Au cours des communications comme dans les conversations particulières, si importantes dans les colloques, le religieux est apparu comme une énergie puissante qui circule, se déplace, change de forme sans cesse selon les lieux et les époques de la société antique.

Les hommes ont créé des mythologies indispensables, appropriées à une relation à la vie, la nature, la fécondité, la maladie, l'angoisse, la mort... Aussi sont-elles vécues et traduites différemment selon les milieux sociaux.

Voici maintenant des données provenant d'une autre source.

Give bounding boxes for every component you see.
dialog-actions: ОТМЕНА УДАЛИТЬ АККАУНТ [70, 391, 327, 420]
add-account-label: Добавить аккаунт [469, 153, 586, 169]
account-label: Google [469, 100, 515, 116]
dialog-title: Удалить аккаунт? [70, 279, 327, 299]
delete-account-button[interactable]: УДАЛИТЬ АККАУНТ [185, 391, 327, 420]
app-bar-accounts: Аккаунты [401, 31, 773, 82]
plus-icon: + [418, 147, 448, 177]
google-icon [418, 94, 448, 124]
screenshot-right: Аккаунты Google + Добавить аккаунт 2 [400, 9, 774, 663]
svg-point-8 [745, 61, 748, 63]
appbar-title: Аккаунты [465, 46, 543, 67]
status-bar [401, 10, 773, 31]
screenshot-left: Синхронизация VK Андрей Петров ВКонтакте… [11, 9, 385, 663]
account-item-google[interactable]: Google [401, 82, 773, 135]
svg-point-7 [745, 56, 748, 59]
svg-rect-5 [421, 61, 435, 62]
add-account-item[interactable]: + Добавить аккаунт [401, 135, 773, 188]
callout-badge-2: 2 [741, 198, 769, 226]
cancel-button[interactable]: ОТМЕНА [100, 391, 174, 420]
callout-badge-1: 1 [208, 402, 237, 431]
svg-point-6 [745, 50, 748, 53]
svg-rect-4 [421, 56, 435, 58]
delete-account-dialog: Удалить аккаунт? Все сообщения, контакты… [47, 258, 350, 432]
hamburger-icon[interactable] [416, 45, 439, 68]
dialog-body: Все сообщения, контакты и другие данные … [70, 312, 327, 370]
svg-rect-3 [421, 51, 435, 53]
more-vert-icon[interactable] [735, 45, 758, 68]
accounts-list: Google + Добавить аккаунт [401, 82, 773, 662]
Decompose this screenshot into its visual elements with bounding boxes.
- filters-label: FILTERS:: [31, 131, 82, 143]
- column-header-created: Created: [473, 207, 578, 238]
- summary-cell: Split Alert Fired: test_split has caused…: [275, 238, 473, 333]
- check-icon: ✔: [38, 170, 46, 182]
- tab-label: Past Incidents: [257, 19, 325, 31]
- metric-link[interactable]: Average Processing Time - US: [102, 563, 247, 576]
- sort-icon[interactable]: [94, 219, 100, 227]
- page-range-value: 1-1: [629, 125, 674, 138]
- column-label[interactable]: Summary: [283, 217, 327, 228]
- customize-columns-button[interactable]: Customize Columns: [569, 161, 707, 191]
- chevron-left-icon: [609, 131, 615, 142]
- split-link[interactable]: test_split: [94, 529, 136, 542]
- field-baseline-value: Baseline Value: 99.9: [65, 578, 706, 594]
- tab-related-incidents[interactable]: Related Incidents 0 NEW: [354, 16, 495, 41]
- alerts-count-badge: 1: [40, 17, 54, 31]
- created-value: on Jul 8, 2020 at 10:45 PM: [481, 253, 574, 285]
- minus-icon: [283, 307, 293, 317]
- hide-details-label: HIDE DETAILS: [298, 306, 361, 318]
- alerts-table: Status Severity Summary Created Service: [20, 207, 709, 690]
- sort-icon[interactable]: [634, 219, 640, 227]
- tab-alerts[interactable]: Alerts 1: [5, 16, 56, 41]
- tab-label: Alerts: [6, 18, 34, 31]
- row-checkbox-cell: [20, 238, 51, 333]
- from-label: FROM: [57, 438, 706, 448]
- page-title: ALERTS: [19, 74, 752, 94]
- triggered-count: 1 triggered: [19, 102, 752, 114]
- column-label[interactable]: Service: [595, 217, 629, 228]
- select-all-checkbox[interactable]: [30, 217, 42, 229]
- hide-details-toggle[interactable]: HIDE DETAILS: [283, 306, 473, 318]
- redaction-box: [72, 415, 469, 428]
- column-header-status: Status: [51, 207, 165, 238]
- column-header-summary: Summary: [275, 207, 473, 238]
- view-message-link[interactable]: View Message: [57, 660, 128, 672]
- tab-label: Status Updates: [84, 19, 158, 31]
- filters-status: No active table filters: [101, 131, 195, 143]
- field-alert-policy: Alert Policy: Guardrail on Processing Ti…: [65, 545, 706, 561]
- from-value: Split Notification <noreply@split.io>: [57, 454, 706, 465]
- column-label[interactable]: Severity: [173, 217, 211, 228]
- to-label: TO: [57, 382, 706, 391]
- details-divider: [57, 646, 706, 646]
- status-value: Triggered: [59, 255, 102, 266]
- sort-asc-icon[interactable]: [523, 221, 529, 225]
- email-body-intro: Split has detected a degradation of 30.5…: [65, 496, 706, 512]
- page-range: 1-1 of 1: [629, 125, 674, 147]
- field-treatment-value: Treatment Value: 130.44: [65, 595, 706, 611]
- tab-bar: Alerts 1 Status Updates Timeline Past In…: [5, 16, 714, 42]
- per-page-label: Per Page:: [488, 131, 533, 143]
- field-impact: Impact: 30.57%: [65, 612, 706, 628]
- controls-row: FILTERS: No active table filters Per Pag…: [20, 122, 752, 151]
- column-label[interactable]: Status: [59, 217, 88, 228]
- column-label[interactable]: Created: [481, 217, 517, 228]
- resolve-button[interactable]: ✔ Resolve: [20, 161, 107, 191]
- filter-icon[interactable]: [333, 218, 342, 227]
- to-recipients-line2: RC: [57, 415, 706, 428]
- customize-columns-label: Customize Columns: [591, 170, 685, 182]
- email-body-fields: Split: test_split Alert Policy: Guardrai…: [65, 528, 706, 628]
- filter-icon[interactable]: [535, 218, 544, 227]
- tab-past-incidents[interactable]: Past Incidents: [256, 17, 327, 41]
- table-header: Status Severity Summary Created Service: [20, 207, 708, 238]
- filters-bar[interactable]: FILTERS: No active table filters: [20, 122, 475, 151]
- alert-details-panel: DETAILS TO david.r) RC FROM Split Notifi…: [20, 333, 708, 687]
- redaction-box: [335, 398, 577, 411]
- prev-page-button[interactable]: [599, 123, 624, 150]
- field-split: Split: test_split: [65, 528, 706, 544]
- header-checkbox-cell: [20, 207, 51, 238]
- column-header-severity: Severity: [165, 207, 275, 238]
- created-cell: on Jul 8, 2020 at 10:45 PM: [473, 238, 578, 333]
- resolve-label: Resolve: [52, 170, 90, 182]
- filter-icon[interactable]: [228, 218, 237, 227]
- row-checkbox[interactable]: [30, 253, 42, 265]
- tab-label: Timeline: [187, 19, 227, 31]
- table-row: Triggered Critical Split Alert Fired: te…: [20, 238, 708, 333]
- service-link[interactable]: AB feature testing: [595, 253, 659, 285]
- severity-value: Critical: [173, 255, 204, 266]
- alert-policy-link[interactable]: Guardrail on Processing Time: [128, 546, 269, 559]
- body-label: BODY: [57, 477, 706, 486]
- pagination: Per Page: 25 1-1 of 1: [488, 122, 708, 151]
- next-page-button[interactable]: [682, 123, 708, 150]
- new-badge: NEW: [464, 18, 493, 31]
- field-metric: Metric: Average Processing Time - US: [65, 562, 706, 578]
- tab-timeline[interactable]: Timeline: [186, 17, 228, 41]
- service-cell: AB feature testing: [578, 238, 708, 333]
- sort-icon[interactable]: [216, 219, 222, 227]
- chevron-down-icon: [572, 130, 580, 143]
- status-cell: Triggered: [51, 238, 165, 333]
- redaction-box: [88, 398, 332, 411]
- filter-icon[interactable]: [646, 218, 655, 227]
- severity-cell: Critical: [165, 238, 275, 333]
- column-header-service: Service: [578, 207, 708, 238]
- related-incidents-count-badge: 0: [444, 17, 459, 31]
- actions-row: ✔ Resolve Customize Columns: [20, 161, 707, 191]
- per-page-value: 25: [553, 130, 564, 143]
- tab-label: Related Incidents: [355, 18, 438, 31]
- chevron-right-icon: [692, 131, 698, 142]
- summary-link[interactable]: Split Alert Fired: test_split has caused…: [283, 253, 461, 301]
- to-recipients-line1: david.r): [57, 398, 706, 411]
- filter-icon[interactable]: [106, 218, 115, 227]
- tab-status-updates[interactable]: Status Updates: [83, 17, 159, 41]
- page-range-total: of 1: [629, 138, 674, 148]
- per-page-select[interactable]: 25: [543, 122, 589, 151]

Aux yeux de l'archéologue, des sculpteurs ont taillé des pierres, des potiers ont modelé l'argile, les orfèvres ont fondu des statuettes, tous ont donné forme à l'imaginaire religieux. La substance profane est devenue sacrée puis redevenue profane : les sculptures ont été cassées, retaillées, réutilisées dans les murs, les figurines ont été jetées aux dépotoirs, les bronzes ont été souvent refondus. Les lieux de pèlerinage ont été consacrés et aménagés, puis abandonnés à la forêt ou à la culture et parfois réinvestis de leur pouvoir quelques siècles plus tard. Les rites des uns ont laissé des traces difficiles à interpréter pour les successeurs, qui en ont inventé d'autres. L'architecture et l'urbanisme, l'occupation des sols furent aussi les témoins des places changeantes du sacré dans la vie quotidienne.

Ce sont ces états successifs et cette dynamique qu'il nous paraît utile de comprendre. Quels sont les meilleurs moyens d'y parvenir ? c'est la question que nous nous sommes posée à la fin de la réunion de Saint-Dié et qui pourra être le sujet d'une prochaine réunion.